The hippocampus is one of the most important pathways from the “reward” and “punishment” areas of the limbic system. Sensory stimuli or thoughts that cause pain or aversion excite the limbic punishment centers, and stimuli that cause pleasure, happiness, or sense of reward excite the limbic reward centers. Taken together, they provide the background mood and motivations of the person. One of these motivations is the drive to remember experiences and thoughts that are either pleasant or unpleasant. The hippocampus appears to be particularly important in deciding which thoughts are important enough to be worthy of memory, on a basis of their association with either reward or punishment experiences. For example, it is believed that the hippocampus and its many connections with the limbic behavioral system are responsible for the development of an absolute aversion to foods that have caused nausea and vomiting.

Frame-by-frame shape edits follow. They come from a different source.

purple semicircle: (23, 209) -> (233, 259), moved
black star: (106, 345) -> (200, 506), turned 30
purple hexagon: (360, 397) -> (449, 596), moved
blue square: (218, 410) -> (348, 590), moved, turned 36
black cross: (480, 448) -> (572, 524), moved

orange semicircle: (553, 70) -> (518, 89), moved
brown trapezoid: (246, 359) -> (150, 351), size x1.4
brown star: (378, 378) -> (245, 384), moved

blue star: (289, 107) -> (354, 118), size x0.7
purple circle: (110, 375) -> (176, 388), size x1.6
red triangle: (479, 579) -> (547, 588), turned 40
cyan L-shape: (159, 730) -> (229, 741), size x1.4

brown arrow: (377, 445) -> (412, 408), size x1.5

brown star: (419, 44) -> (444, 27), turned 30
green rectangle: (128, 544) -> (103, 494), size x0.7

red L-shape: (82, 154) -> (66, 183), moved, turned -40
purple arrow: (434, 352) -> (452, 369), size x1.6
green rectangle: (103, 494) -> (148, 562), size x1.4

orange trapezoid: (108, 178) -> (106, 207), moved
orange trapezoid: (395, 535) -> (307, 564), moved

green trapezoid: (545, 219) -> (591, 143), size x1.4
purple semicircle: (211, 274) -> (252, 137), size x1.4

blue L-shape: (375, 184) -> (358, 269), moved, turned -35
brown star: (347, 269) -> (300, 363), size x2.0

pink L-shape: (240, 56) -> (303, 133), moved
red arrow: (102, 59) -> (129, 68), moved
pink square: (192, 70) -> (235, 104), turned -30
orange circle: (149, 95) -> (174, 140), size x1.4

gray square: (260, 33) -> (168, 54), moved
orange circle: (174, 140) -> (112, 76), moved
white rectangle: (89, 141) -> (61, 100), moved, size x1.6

The hippocampus is essential for declarative memory, which is the voluntary recollection of previous learned information. In humans, as in rodents, elevated glucocorticoids can compromise hippocampal function and cause cognitive impairments. A study of elderly healthy individuals examined cognitive function in relation to individual differences in HPA activity and hippocampal integrity. High cortisol levels were associated with cognitive impairment, such as deficits in spatial learning and memory, and a higher degree of hippocampal damage. Prolonged exposure to high glucocorticoid levels damages hippocampal integrity and negatively affects learning and memory. Thus, high levels of stress early in life (as in a situation of neglect or abuse), or chronic levels of stress later in life both contribute to a near-constant state of high cortisol level in the limbic system, with predictable negative effects on learning, memory, stress management and overall functioning.